Please reproduce all entries word for word and omit their pictures.
====== Records for this exercise
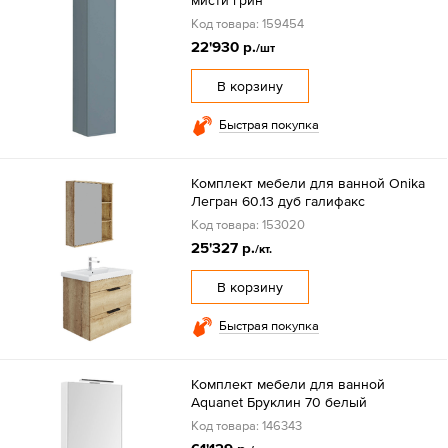
мисти грин
Код товара: 159454
22'930 р.
/шт
В корзину
Быстрая покупка
Комплект мебели для ванной Onika
Легран 60.13 дуб галифакс
Код товара: 153020
25'327 р.
/кт.
В корзину
Быстрая покупка
Комплект мебели для ванной
Aquanet Бруклин 70 белый
Код товара: 146343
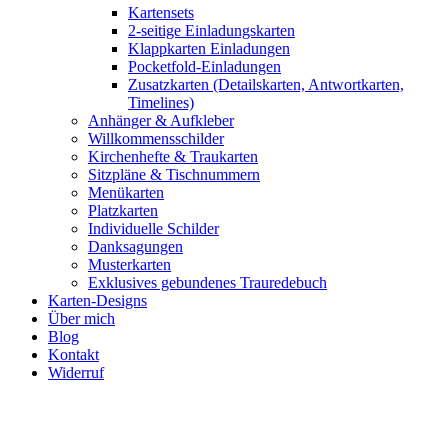
Kartensets
2-seitige Einladungskarten
Klappkarten Einladungen
Pocketfold-Einladungen
Zusatzkarten (Detailskarten, Antwortkarten,
Timelines)
Anhänger & Aufkleber
Willkommensschilder
Kirchenhefte & Traukarten
Sitzpläne & Tischnummern
Menükarten
Platzkarten
Individuelle Schilder
Danksagungen
Musterkarten
Exklusives gebundenes Trauredebuch
Karten-Designs
Über mich
Blog
Kontakt
Widerruf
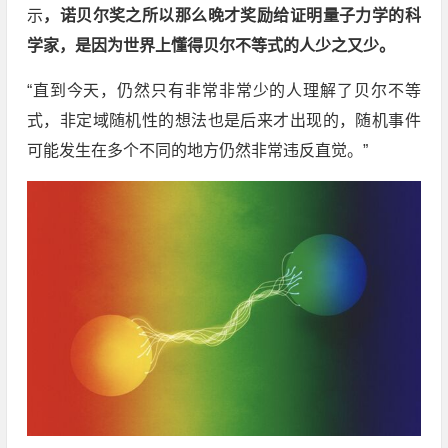
示
，诺贝尔奖之所以那么晚才奖励给证明量子力学的科
学家，是因为世界上懂得贝尔不等式的人少之又少。
“直到今天，仍然只有非常非常少的人理解了贝尔不等
式，非定域随机性的想法也是后来才出现的，随机事件
可能发生在多个不同的地方仍然非常违反直觉。”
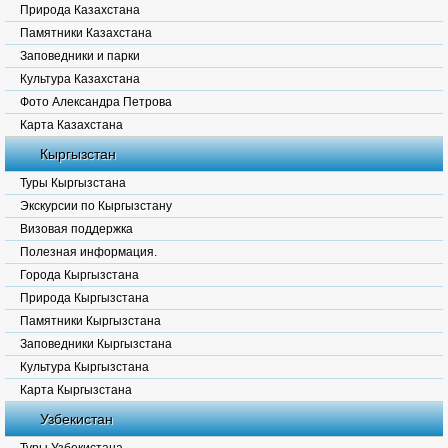
Природа Казахстана
Памятники Казахстана
Заповедники и парки
Культура Казахстана
Фото Александра Петрова
Карта Казахстана
Кыргызстан
Туры Кыргызстана
Экскурсии по Кыргызстану
Визовая поддержка
Полезная информация.
Города Кыргызстана
Природа Кыргызстана
Памятники Кыргызстана
Заповедники Кыргызстана
Культура Кыргызстана
Карта Кыргызстана
Узбекистан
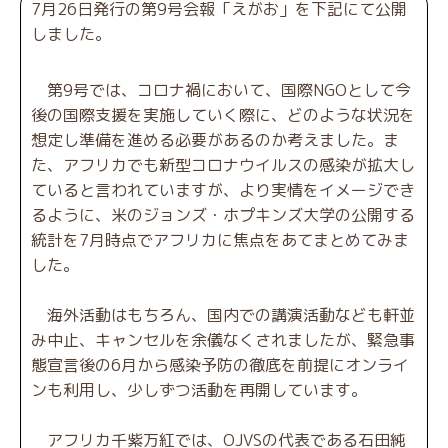
7月26日発行の第9号会報「えがお」を下記にて公開
しました。
第9号では、コロナ禍において、国際NGOとして今
後の国際支援を実施していく際に、どのような状況を
想定し準備を進める必要があるのか考えました。ま
た、アフリカでも新型コロナウイルスの感染が拡大し
ていると言われていますが、より実情をイメージでき
るように、米のジョンズ・ホプキンズ大学の公開する
統計を7月時点でアフリカに焦点をあてまとめてみま
した。
海外活動はもちろん、国内での講演活動なども軒並
み中止、キャンセルを余儀なくされましたが、緊急事
態宣言後の6月から感染予防の徹底を前提にオンライ
ンも利用し、少しずつ活動を再開しています。
アフリカ千紫万紅では、OJVSの代表である石田純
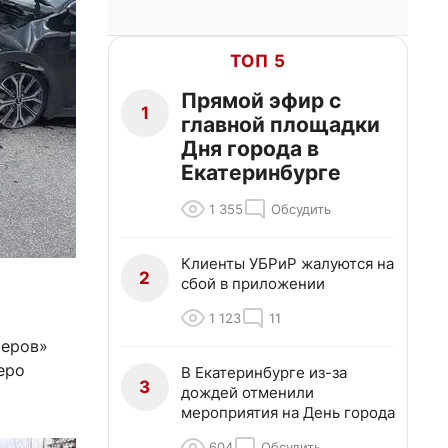
ТОП 5
Прямой эфир с
1
главной площадки
Дня города в
Екатеринбурге
1 355
Обсудить
Клиенты УБРиР жалуются на
2
сбой в приложении
1 123
11
Серов»
еро
В Екатеринбурге из-за
3
дождей отменили
мероприятия на День города
604
Обсудить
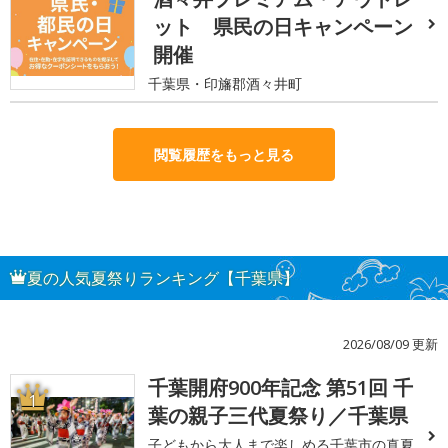
ット 県民の日キャンペーン
開催
千葉県・印旛郡酒々井町
閲覧履歴をもっと見る
夏の人気夏祭りランキング【千葉県】
2026/08/09 更新
千葉開府900年記念 第51回 千
1
葉の親子三代夏祭り／千葉県
子どもから大人まで楽しめる千葉市の真夏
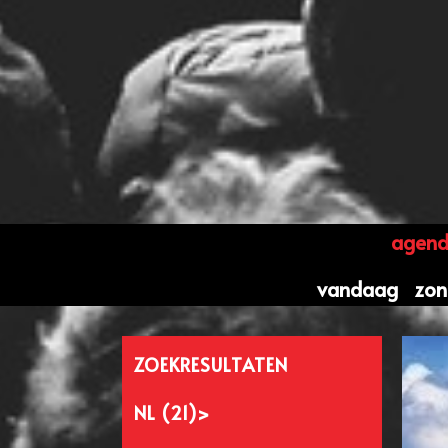
agen
vandaag
zo
ZOEKRESULTATEN
NL (21)>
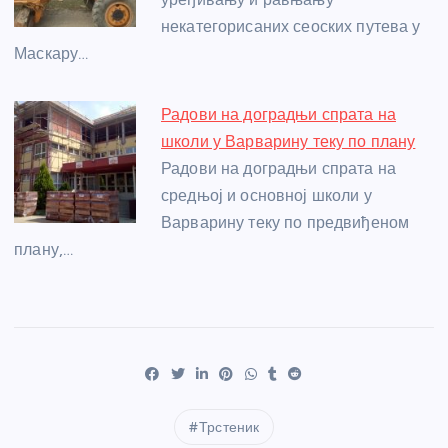
некатегорисаних сеоских путева у
Маскару…
Радови на доградњи спрата на
школи у Варварину теку по плану
Радови на доградњи спрата на
средњој и основној школи у
Варварину теку по предвиђеном
плану,…
Трстеник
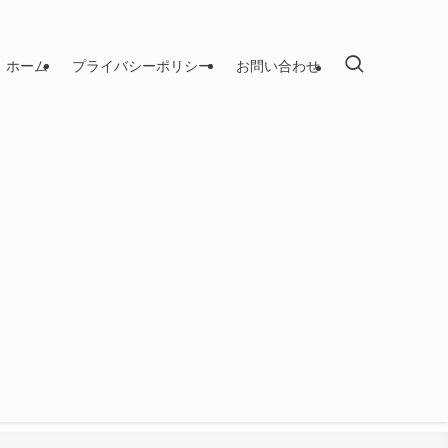
ホーム
プライバシーポリシー
お問い合わせ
============
Answer:
мисти грин
Код товара: 159454
22'930 р.
/шт
В корзину
Быстрая покупка
Комплект мебели для ванной Onika
Легран 60.13 дуб галифакс
Код товара: 153020
25'327 р.
/кт.
В корзину
Быстрая покупка
Комплект мебели для ванной
Aquanet Бруклин 70 белый
Код товара: 146343
Kartensets
2-seitige Einladungskarten
Klappkarten Einladungen
Pocketfold-Einladungen
Zusatzkarten (Detailskarten, Antwortkarten,
Timelines)
Anhänger & Aufkleber
Willkommensschilder
Kirchenhefte & Traukarten
Sitzpläne & Tischnummern
Menükarten
Platzkarten
Individuelle Schilder
Danksagungen
Musterkarten
Exklusives gebundenes Trauredebuch
Karten-Designs
Über mich
Blog
Kontakt
Widerruf
示
，诺贝尔奖之所以那么晚才奖励给证明量子力学的科
学家，是因为世界上懂得贝尔不等式的人少之又少。
“直到今天，仍然只有非常非常少的人理解了贝尔不等
式，非定域随机性的想法也是后来才出现的，随机事件
可能发生在多个不同的地方仍然非常违反直觉。”
Природа Казахстана
Памятники Казахстана
Заповедники и парки
Культура Казахстана
Фото Александра Петрова
Карта Казахстана
Кыргызстан
Туры Кыргызстана
Экскурсии по Кыргызстану
Визовая поддержка
Полезная информация.
Города Кыргызстана
Природа Кыргызстана
Памятники Кыргызстана
Заповедники Кыргызстана
Культура Кыргызстана
Карта Кыргызстана
Узбекистан
7月26日発行の第9号会報「えがお」を下記にて公開
しました。
第9号では、コロナ禍において、国際NGOとして今
後の国際支援を実施していく際に、どのような状況を
想定し準備を進める必要があるのか考えました。ま
た、アフリカでも新型コロナウイルスの感染が拡大し
ていると言われていますが、より実情をイメージでき
るように、米のジョンズ・ホプキンズ大学の公開する
統計を7月時点でアフリカに焦点をあてまとめてみま
した。
海外活動はもちろん、国内での講演活動なども軒並
み中止、キャンセルを余儀なくされましたが、緊急事
態宣言後の6月から感染予防の徹底を前提にオンライ
ンも利用し、少しずつ活動を再開しています。
アフリカ千紫万紅では、OJVSの代表である石田純
ТОП 5
Прямой эфир с
1
главной площадки
Дня города в
Екатеринбурге
1 355
Обсудить
Клиенты УБРиР жалуются на
2
сбой в приложении
1 123
11
Серов»
еро
В Екатеринбурге из-за
3
дождей отменили
мероприятия на День города
604
Обсудить
ット 県民の日キャンペーン
開催
千葉県・印旛郡酒々井町
閲覧履歴をもっと見る
夏の人気夏祭りランキング【千葉県】
2026/08/09 更新
千葉開府900年記念 第51回 千
1
葉の親子三代夏祭り／千葉県
子どもから大人まで楽しめる千葉市の真夏
agen
vandaag
zo
ZOEKRESULTATEN
NL (21)>
некатегорисаних сеоских путева у
Маскару…
Радови на доградњи спрата на
школи у Варварину теку по плану
Радови на доградњи спрата на
средњој и основној школи у
Варварину теку по предвиђеном
плану,…
Трстеник
ホーム
プライバシーポリシー
お問い合わせ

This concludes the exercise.